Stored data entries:
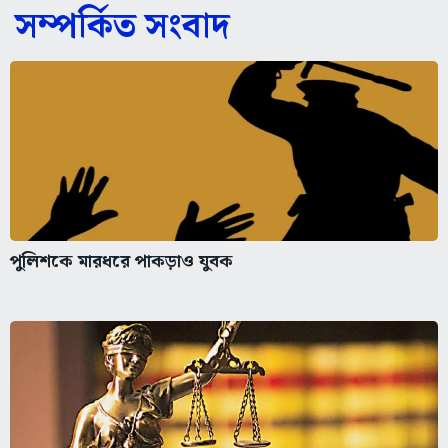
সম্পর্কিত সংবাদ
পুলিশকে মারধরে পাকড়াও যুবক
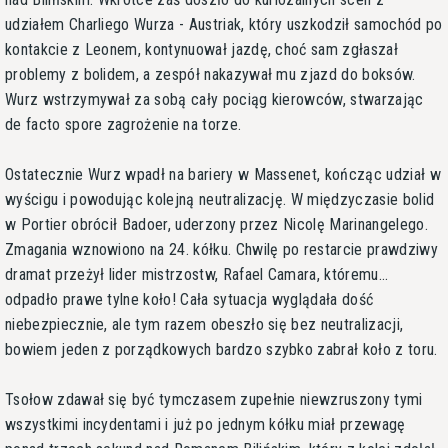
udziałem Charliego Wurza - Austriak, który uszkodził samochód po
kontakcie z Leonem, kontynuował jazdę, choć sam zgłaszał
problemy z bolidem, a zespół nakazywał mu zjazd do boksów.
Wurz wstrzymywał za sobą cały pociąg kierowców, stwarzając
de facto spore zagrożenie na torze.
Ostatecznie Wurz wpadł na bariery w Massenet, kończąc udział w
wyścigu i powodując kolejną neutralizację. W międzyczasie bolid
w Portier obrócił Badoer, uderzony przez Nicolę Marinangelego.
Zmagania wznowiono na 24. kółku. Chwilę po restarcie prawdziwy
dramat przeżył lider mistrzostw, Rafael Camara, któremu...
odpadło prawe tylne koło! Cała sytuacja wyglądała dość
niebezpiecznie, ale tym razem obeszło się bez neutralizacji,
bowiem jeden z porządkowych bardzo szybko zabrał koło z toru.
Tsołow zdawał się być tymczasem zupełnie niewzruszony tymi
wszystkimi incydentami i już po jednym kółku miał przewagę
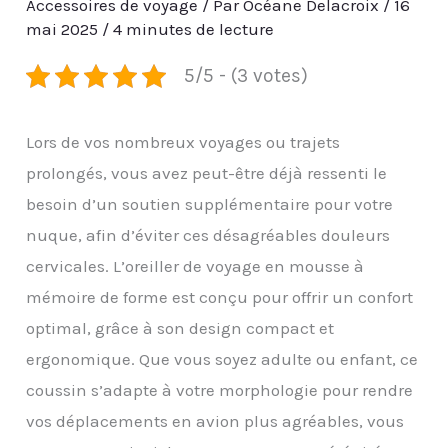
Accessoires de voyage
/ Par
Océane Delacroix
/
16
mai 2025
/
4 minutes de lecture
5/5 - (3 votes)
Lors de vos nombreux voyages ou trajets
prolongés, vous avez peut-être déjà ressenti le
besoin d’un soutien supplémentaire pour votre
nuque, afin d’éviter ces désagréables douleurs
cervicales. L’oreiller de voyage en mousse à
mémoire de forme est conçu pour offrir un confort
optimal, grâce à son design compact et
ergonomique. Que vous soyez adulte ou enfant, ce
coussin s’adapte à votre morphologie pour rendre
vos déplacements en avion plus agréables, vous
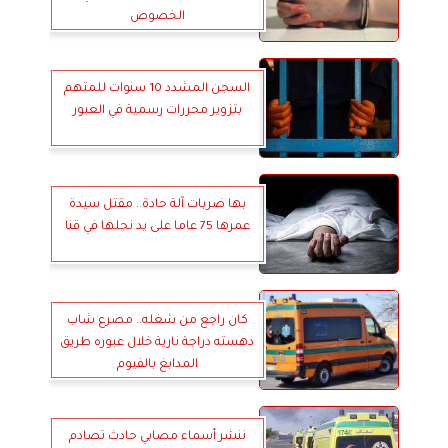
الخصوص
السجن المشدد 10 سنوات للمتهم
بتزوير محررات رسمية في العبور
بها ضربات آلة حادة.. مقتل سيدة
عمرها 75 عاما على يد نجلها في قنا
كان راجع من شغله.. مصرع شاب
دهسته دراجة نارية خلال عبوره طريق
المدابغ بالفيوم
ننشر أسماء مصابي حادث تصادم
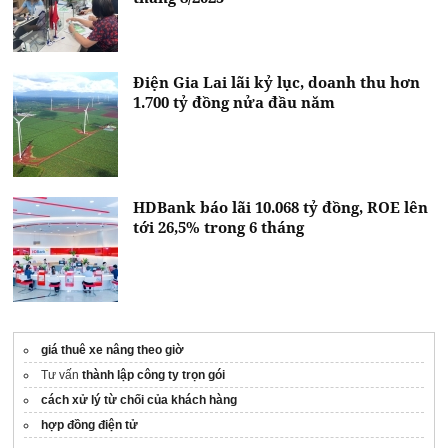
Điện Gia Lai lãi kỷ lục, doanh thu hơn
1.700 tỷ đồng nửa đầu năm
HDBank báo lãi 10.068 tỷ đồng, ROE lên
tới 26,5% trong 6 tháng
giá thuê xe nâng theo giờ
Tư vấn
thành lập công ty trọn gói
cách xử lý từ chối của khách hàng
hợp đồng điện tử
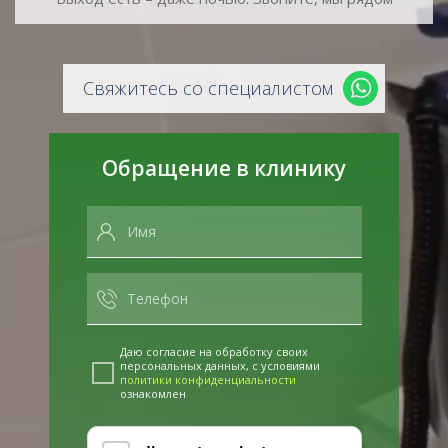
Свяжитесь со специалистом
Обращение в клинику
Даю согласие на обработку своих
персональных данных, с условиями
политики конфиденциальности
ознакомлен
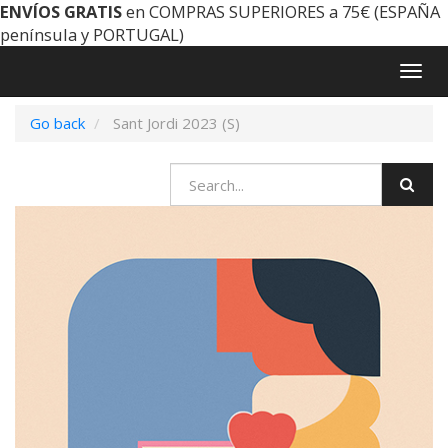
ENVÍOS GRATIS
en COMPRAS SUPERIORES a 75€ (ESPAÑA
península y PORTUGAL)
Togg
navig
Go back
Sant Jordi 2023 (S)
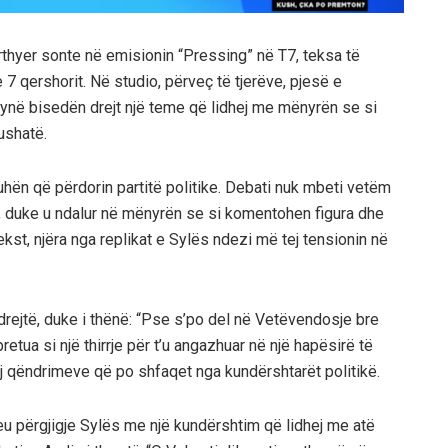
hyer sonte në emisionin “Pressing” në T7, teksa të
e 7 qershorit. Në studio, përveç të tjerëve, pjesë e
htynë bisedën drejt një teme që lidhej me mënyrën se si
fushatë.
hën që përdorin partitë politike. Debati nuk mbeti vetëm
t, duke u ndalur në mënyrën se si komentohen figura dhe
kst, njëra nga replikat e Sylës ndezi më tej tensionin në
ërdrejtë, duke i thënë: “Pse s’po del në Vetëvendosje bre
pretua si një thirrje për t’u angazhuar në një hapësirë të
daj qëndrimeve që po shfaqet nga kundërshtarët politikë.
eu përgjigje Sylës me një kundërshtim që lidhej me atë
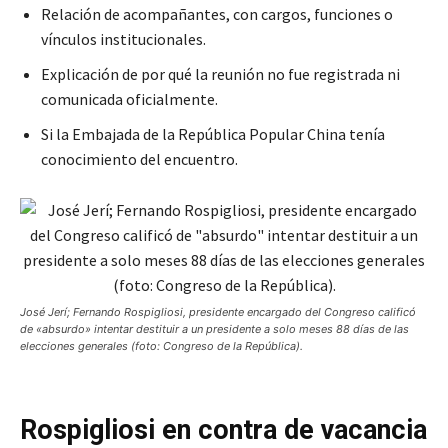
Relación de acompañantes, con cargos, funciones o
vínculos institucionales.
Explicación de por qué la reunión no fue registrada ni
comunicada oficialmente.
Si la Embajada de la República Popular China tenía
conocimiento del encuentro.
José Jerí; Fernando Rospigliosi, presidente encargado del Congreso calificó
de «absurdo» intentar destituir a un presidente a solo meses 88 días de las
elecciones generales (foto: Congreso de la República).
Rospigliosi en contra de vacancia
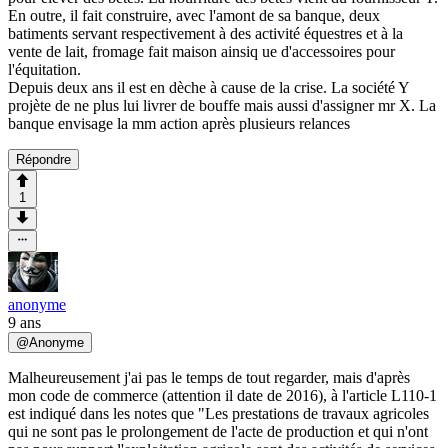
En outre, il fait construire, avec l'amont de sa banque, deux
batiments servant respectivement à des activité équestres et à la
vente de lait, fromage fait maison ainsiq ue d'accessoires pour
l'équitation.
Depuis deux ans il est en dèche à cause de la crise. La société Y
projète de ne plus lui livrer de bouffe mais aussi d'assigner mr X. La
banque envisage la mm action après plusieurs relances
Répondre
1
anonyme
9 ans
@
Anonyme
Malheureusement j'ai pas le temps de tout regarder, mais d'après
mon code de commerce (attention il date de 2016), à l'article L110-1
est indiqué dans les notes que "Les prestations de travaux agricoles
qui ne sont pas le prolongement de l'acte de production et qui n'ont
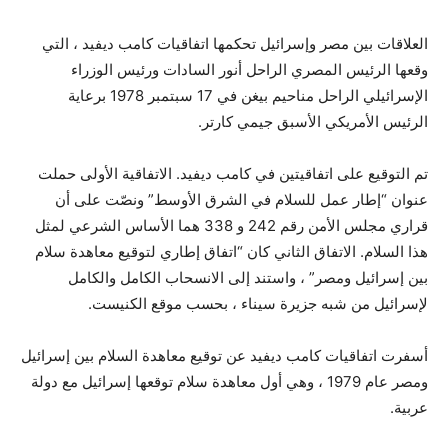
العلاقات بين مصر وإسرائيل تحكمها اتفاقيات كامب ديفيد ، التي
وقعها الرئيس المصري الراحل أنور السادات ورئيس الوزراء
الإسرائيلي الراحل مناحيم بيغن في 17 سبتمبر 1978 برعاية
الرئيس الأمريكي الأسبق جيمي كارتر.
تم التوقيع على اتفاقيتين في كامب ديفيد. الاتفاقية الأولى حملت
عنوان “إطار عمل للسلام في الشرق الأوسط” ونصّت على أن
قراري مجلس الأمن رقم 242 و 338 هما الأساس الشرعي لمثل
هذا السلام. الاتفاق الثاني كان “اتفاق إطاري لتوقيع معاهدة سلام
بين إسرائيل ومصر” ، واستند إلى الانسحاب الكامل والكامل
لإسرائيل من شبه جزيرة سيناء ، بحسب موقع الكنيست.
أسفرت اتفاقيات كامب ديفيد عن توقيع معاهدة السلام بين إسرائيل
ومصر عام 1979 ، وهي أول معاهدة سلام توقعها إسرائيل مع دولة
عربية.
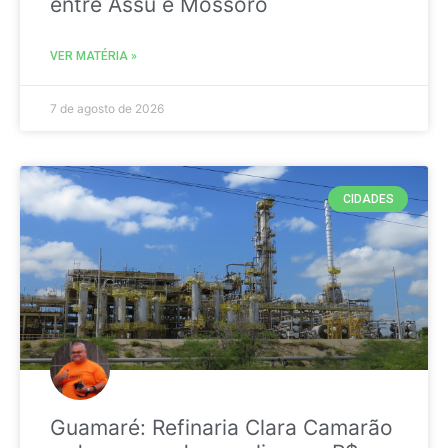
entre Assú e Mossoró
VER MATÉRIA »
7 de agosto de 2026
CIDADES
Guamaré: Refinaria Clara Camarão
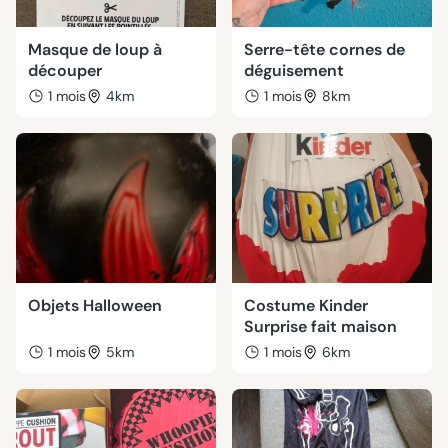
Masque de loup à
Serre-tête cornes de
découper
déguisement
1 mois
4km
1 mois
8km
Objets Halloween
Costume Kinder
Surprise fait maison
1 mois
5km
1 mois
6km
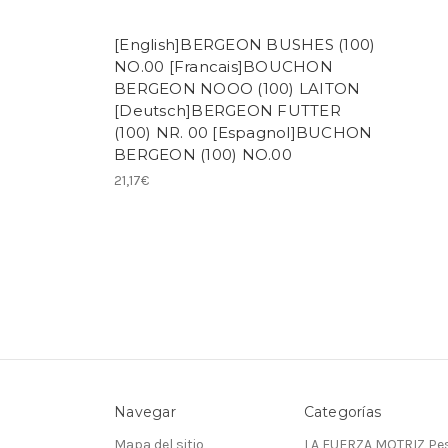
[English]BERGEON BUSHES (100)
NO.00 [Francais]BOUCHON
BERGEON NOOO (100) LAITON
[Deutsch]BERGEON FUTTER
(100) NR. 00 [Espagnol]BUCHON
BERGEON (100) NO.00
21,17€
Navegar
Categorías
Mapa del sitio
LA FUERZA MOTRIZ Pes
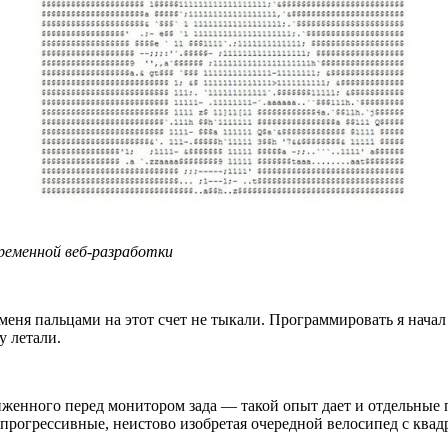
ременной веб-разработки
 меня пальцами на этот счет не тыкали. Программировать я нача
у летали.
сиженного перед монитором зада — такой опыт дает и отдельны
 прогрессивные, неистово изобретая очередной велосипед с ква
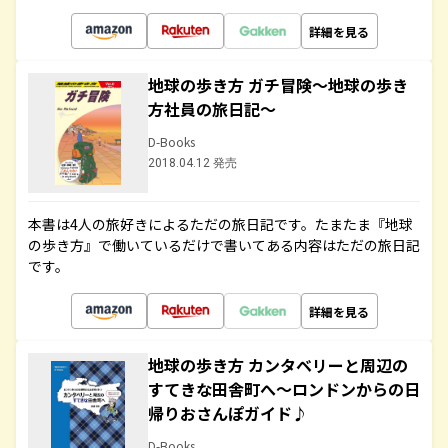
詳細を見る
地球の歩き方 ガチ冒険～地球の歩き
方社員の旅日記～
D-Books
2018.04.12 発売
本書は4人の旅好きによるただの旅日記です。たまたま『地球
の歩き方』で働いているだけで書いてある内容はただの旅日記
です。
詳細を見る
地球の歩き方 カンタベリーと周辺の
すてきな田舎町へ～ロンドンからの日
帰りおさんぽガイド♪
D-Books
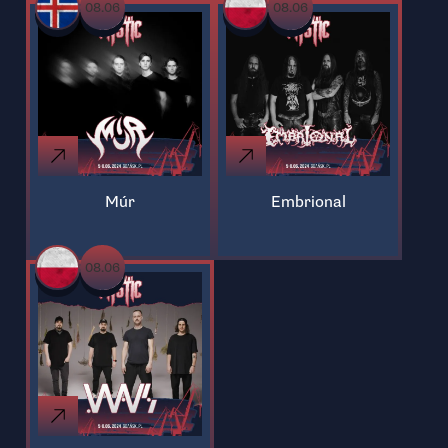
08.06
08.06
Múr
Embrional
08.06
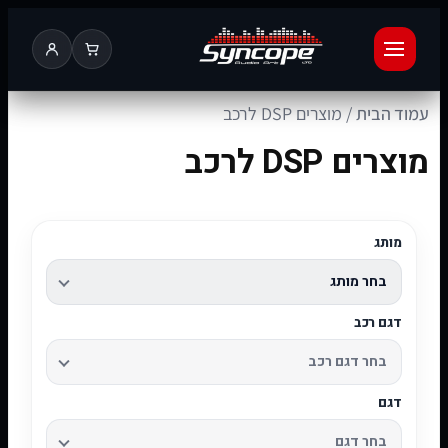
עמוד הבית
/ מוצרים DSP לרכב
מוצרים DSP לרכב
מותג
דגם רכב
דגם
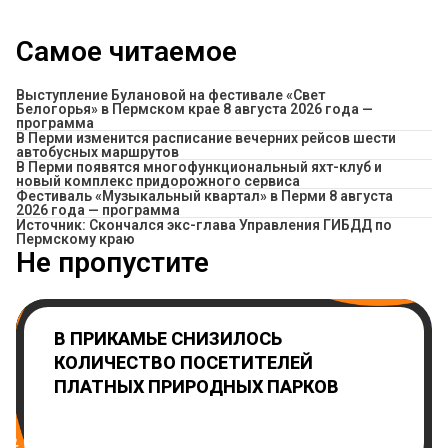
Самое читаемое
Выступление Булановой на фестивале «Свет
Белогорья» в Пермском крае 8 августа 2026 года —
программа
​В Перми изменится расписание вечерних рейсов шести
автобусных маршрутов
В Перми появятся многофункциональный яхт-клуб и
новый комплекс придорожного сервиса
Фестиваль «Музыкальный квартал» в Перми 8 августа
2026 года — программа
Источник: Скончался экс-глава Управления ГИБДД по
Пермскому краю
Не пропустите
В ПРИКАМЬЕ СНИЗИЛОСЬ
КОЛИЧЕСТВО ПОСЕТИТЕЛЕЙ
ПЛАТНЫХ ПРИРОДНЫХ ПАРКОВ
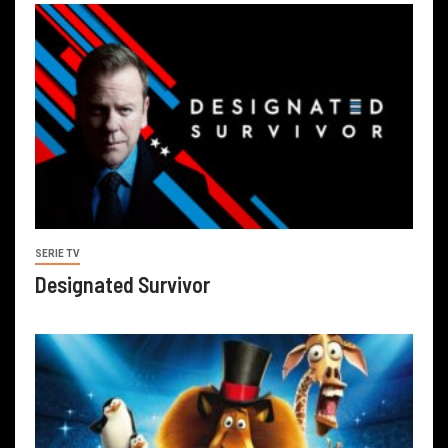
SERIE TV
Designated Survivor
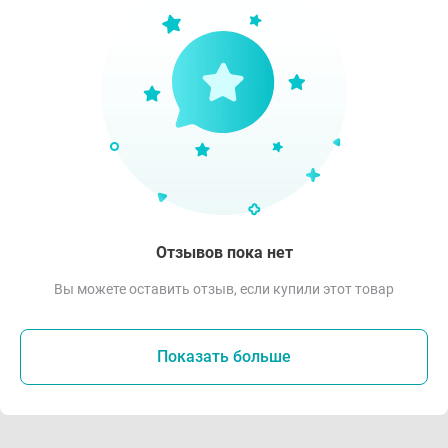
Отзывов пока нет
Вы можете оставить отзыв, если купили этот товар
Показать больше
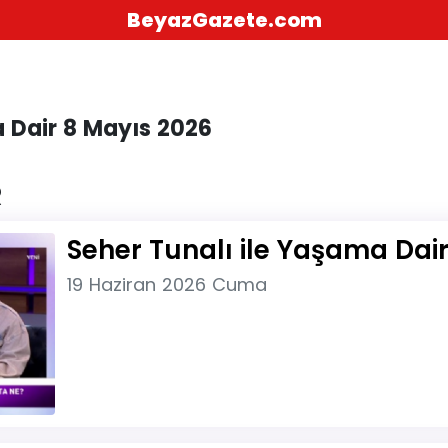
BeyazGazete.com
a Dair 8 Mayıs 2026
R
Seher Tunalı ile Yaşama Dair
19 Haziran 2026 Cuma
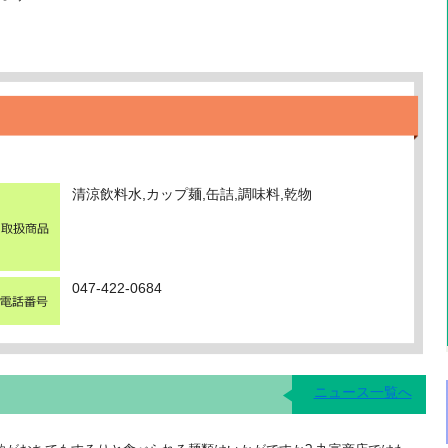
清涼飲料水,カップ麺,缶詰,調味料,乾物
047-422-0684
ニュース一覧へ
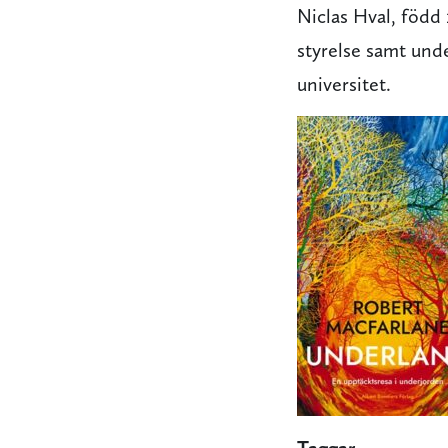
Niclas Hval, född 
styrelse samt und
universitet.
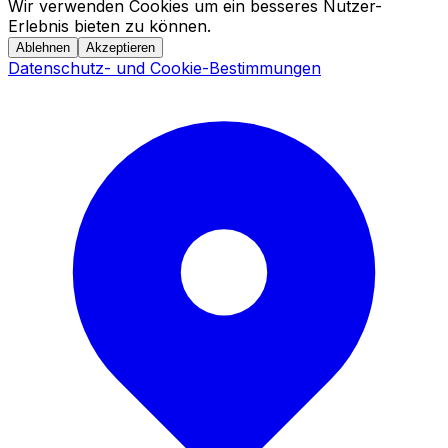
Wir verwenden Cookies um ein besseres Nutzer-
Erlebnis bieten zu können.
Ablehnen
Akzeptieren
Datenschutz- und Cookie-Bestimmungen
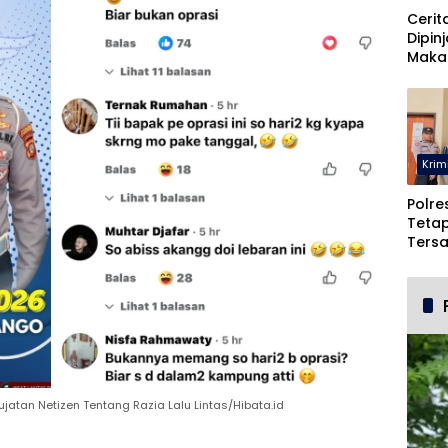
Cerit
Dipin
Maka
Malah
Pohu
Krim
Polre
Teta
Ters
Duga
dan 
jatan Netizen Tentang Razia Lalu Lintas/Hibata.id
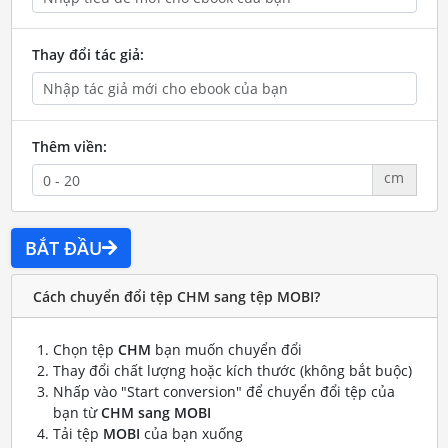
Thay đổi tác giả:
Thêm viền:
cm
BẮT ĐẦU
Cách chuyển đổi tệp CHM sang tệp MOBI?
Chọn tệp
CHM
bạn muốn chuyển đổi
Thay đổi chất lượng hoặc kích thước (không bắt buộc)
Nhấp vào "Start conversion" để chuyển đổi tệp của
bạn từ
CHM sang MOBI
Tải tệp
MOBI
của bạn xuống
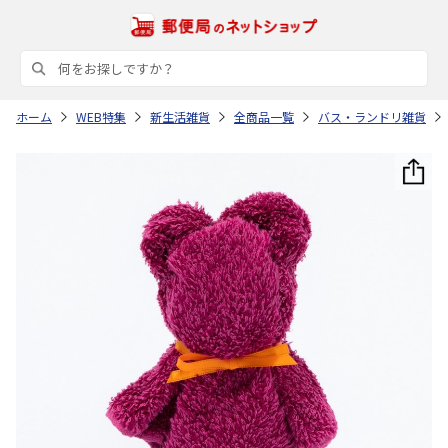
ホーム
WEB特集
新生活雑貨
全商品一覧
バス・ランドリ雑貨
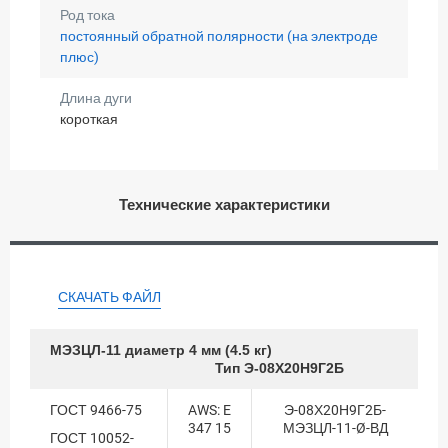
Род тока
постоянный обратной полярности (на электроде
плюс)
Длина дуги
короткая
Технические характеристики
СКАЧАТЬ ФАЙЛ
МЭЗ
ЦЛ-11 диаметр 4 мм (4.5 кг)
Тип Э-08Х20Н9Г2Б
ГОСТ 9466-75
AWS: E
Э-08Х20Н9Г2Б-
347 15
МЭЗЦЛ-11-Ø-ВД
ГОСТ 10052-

EXERCISE BRIEF >> Set down precisely the lines above between the line holding "En outre, il" and the line holding "mon code de", inclusive, and nothing beyond them.

TASK ANSWER >>
En outre, il fait construire, avec l'amont de sa banque, deux
batiments servant respectivement à des activité équestres et à la
vente de lait, fromage fait maison ainsiq ue d'accessoires pour
l'équitation.
Depuis deux ans il est en dèche à cause de la crise. La société Y
projète de ne plus lui livrer de bouffe mais aussi d'assigner mr X. La
banque envisage la mm action après plusieurs relances
Répondre
1
anonyme
9 ans
@
Anonyme
Malheureusement j'ai pas le temps de tout regarder, mais d'après
mon code de commerce (attention il date de 2016), à l'article L110-1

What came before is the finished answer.